第8話 二度と来れなくなった。


「へぇ……その女がネクトの彼女? ふーん??」


 キコリーフ国随一のお洒落スポット、木漏れ日カフェ。


 普段は乙女たちの賑やかな声が溢れている憩いの場に、今日はドス黒い暗雲が立ち込めていた。



「ちゃんと聞いてるの!? この馬鹿ネクト!!」

「ひゃいっ!?」

「だいたい、アンタがこんな美人と付き合えるわけがないじゃない!! 何かの勘違いなんじゃないの!?」


 ごめん、ちょっと話を盛った。


 雷雲があるのは僕が居るテーブルだけ。


 そして雷を落としているのは僕の幼馴染であるノエルだ。



 ていうか、ノエルは何に対してそんな怒っているのさ?


 別に僕が誰と付き合おうと、ノエルには関係なくない?



 ……だけど僕はそんなことは言えずに俯いている。


 気まずい雰囲気の中、ハーブティの湯気だけがゆらゆらと楽し気に揺れていた。



 無言の時間が延々と続くかと思われた時。


 僕の代わりにネールさんが口を開いた。



「勘違いなんかじゃないですよ? 捨て猫のようになっていたネクトさんを、私が拾ったんです。そもそも、貴方は捨てた側の人間でしょう? 今さらノコノコやってきて騒がないでいただけます?」

「なんですってぇ!?」


 ちょ、ネールさん!? ちょっとそれは言い過ぎなんじゃないですか!?


 どうして火元にファイアーボールを投げ込んじゃうんですかぁ!!


 ノエルも僕の恩人に暴言はやめて!



「アタシはネクトを捨ててなんかないわよ!! コイツが勝手に(アタシを置いて)出て行ったんだから!」

「うっそだぁ、ノエルはクリスタと一緒になって僕を追い出したじゃないか……」

「アンタはちょっと黙ってなさい!!」


 ひぇ……?


 なんで当事者の僕が黙ってなきゃいけないんだよぉ……。



「ともかく!! アタシはこの女がネクトの彼女だなんて、絶対に認めないわよ! だいたい、なによ! アタシというものがありながら、他の女にうつつを抜かすだなんて……」

「え?」

「ノエルさん、もしや貴方もネクトさんのことを……」

「え? あっ、ああぁぁああぁっ!?」


 え? もしかしてノエル、嫉妬していたってこと?


 そんな素振りなんてしてこなかったじゃん!



「まぁ、そうかな?とは思ったんですけどね」

「えっ!? そうなの、ネールさん」

「逆にどうしてネクトさんは気付かないんですか。だっておかしいじゃないですか。本当にこの方が追い出したのなら、わざわざこの国まで追い掛けては来ないでしょう?」


 た、たしかに……?


 でも今まで、僕のことを散々けなしてきたから……。



 ノエルの方を見ると、背を向けて蹲っていた。


 トレードマークである真っ黒なハットを目元まで深くかぶって、ブツブツと呟いている。

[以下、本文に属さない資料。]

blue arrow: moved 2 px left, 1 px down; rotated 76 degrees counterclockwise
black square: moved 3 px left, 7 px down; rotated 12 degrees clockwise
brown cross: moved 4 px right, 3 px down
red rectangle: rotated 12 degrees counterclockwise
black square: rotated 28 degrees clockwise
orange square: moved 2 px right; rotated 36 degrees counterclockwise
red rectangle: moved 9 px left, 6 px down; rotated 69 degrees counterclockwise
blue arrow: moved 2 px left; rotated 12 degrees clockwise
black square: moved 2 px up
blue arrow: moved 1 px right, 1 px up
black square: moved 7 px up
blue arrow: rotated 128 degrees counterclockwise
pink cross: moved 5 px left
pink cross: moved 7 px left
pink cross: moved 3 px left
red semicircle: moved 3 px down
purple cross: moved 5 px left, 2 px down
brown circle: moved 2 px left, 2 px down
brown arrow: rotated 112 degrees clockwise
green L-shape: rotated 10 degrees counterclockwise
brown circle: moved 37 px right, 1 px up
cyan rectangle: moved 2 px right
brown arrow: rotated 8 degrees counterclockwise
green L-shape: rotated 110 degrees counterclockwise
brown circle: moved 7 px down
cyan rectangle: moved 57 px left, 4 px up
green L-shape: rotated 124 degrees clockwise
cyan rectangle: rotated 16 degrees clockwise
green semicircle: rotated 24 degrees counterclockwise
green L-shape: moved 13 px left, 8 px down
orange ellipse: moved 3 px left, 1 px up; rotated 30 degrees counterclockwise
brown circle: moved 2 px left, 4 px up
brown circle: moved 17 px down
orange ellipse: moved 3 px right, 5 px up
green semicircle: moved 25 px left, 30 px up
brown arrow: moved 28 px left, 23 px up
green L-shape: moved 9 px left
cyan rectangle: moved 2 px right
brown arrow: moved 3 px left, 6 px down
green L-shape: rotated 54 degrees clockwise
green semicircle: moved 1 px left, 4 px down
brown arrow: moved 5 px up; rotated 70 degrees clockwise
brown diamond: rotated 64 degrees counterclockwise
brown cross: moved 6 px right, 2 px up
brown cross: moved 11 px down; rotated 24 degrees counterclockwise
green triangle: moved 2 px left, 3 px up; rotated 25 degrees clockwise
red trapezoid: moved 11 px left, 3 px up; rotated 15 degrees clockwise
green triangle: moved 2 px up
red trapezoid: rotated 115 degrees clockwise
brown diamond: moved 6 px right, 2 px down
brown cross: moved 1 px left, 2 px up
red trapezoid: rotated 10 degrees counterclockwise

「ちがう、ちがうの……いや、違くない、好き、だけど違うの……」

「ノエル? 本当に僕が好きだったの?」


 ゆっくりとこっちを振り返ると、帽子を被ったままコクンと頷いた。


 なんだろう、この可愛い生き物は。



 いつも毒舌ばっかり吐いている深炎の魔女、ノエルの姿はどこにも無い。


 顔の下半分を真っ赤に染めながら、口をモニョモニョさせている。



「好きだけど、そんなこと面と向かって言えるわけないじゃないの!! 素直になれないから今まで意地悪ばっかり……それにアタシはネクトの方から言って欲しかったっていうか……」

「僕もノエルのことは好きだよ?」

「――っっ!? そ、それってもしかして……!?」

「ん? もちろん、友達としてだけど」

「――!!!!」


 バンッ、と音を立ててノエルが立ち上がった。


 顔はさっきよりも真っ赤だ。



「しねっ!! きらいっ!! ぶっ殺してやる!!」


「あはは。ノエルは相変わらず、ノエルのままで嬉しいよ」



 この日、木漏れ日カフェに血の雨が降った。